- **Exercise description**:
Leave the pictures out, and repeat exactly each line from the one that holds "9 nov. 2021" through the final line of the entries below.

--- The records ---

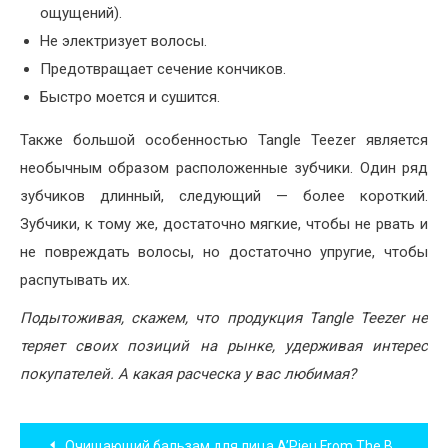
ощущений).
Не электризует волосы.
Предотвращает сечение кончиков.
Быстро моется и сушится.
Также большой особенностью Tangle Teezer является
необычным образом расположенные зубчики. Один ряд
зубчиков длинный, следующий — более короткий.
Зубчики, к тому же, достаточно мягкие, чтобы не рвать и
не повреждать волосы, но достаточно упругие, чтобы
распутывать их.
Подытоживая, скажем, что продукция Tangle Teezer не
теряет своих позиций на рынке, удерживая интерес
покупателей. А какая расческа у вас любимая?
Навигация
Очищающий бальзам для лица A’Pieu From The Black Cleansing Balm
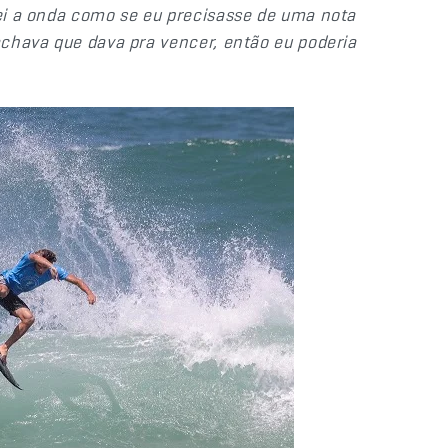
fei a onda como se eu precisasse de uma nota
 achava que dava pra vencer, então eu poderia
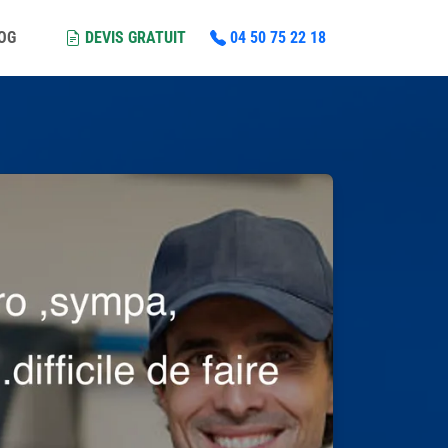
LOG
DEVIS GRATUIT
04 50 75 22 18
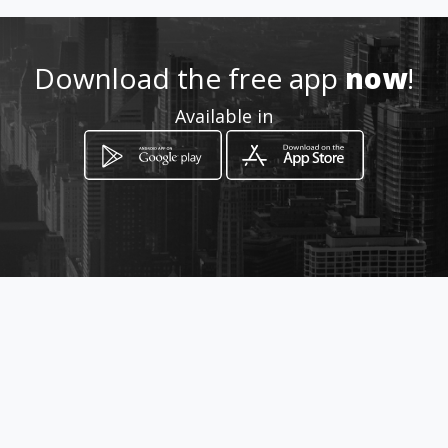
Download the free app
now
!
Available in
How to get
Km 3 Vía Zipaquirá Ubaté
Zipaquirá, Departamento de Cundinamarca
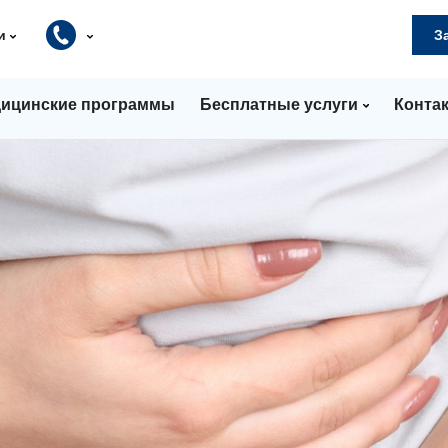
и
З
ицинские программы
Бесплатные услуги
Конта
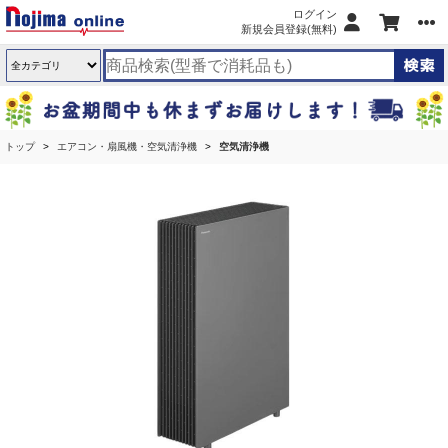
ログイン
新規会員登録(無料)
トップ
エアコン・扇風機・空気清浄機
空気清浄機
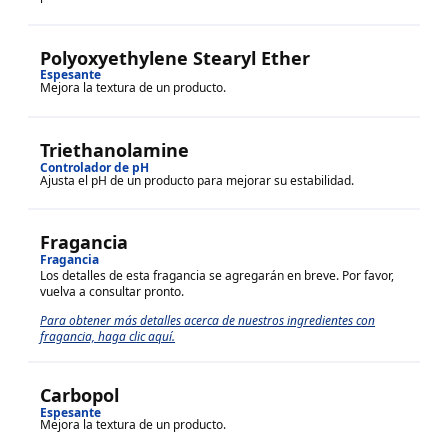
Polyoxyethylene Stearyl Ether
Espesante
Mejora la textura de un producto.
Triethanolamine
Controlador de pH
Ajusta el pH de un producto para mejorar su estabilidad.
Fragancia
Fragancia
Los detalles de esta fragancia se agregarán en breve. Por favor,
vuelva a consultar pronto.
Para obtener más detalles acerca de nuestros ingredientes con
fragancia, haga clic aquí.
Carbopol
Espesante
Mejora la textura de un producto.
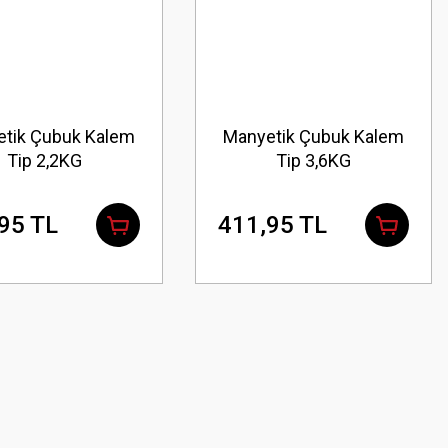
tik Çubuk Kalem
Manyetik Çubuk Kalem
Tip 2,2KG
Tip 3,6KG
95 TL
411,95 TL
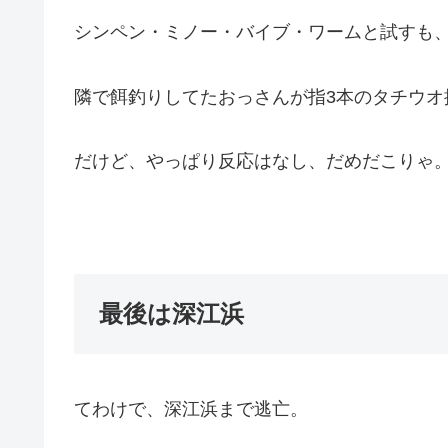
シンペン・ミノー・バイブ・ワームと試すも
隣で餌釣りしてたおっさんが指3本のタチウオ
だけど、やっぱり反応はなし、だめだこりゃ
最後は深江浜
てわけで、深江浜まで逃亡。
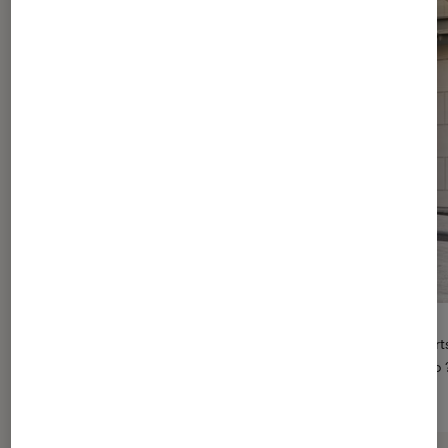
Nos conseils pour faire du vélo en toute sécurité
Le beau temps et le côté quelque peu anxiogène des transport
commun vous ont convaincu de faire vos déplacements à vélo 
d’inquiétude, la Fnac vous rappelle les bonnes pratiques !
> Lire l’article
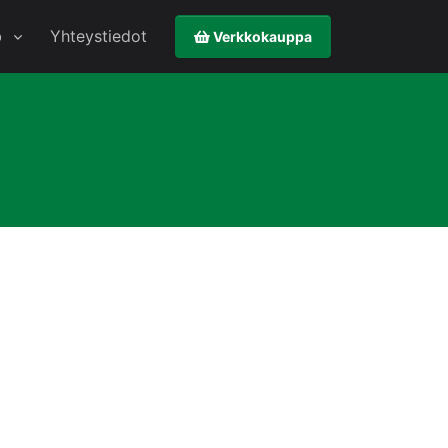
b
Yhteystiedot
Verkkokauppa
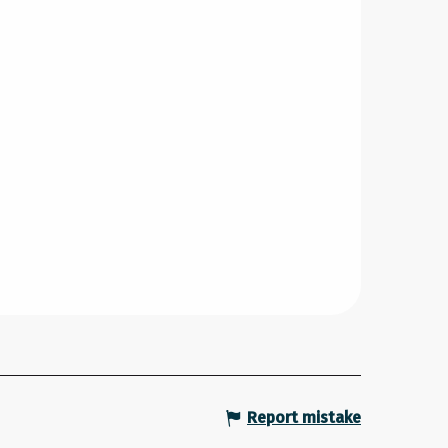
Report mistake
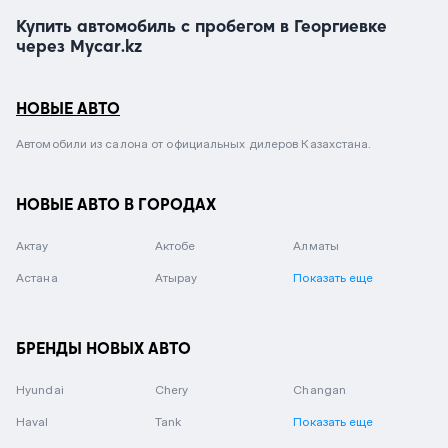
Купить автомобиль с пробегом в Георгиевке
через Mycar.kz
НОВЫЕ АВТО
Автомобили из салона от официальных дилеров Казахстана.
НОВЫЕ АВТО В ГОРОДАХ
Актау
Актобе
Алматы
Астана
Атырау
Показать еще
БРЕНДЫ НОВЫХ АВТО
Hyundai
Chery
Changan
Haval
Tank
Показать еще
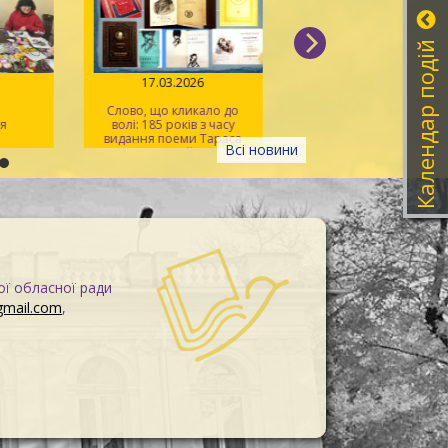
Календар подій
026
17.03.2026
18.02.2026
ємо
Слово, що кликало до
Феномен Володим
ення
волі: 185 років з часу
Винниченка – політ
видання поеми Тараса
письменника, люд
Всі новини
Шевченка «Гайдамаки»
свободи та суперечн
ої обласної ради
gmail.com
,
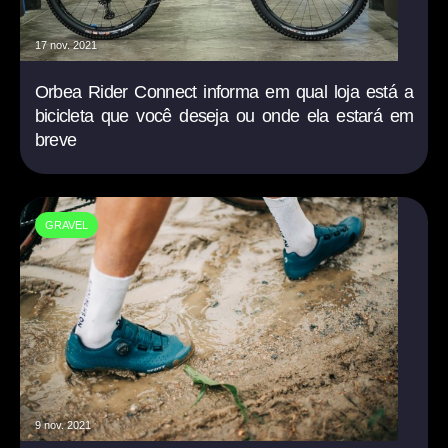
17 nov. 2021
Orbea Rider Connect informa em qual loja está a
bicicleta que você deseja ou onde ela estará em
breve
GRAVEL
9 nov. 2021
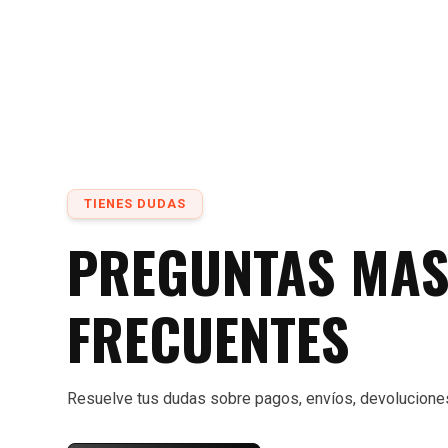
TIENES DUDAS
PREGUNTAS MA
FRECUENTES
Resuelve tus dudas sobre pagos, envíos, devolucione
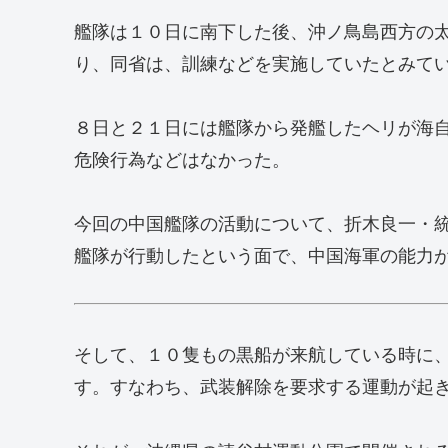
艦隊は１０日に南下した後、沖ノ鳥島西方の
り、同省は、訓練などを実施していたとみて
８日と２１日には艦隊から発艦したヘリが海
危険行為などはなかった。
今回の中国艦隊の活動について、折木良一・
艦隊が行動したという面で、中国海軍の能力
そして、１０隻もの黒船が来航している時に
す。すなわち、武装解除を要求する運動が起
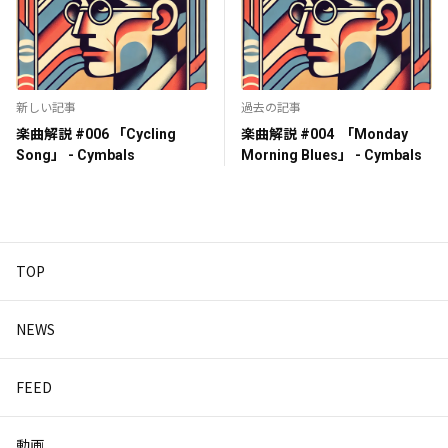
新しい記事
過去の記事
楽曲解説 #006 「Cycling
楽曲解説 #004 「Monday
Song」 - Cymbals
Morning Blues」 - Cymbals
TOP
NEWS
FEED
動画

---

- **Output of the exercise**:
9 nov. 2021
TIENES DUDAS
PREGUNTAS MA
FRECUENTES
Resuelve tus dudas sobre pagos, envíos, devolucione
艦隊は１０日に南下した後、沖ノ鳥島西方の
り、同省は、訓練などを実施していたとみて
８日と２１日には艦隊から発艦したヘリが海
危険行為などはなかった。
今回の中国艦隊の活動について、折木良一・
艦隊が行動したという面で、中国海軍の能力
そして、１０隻もの黒船が来航している時に
す。すなわち、武装解除を要求する運動が起
新しい記事
過去の記事
楽曲解説 #006 「Cycling
楽曲解説 #004 「Monday
Song」 - Cymbals
Morning Blues」 - Cymbals
TOP
NEWS
FEED
動画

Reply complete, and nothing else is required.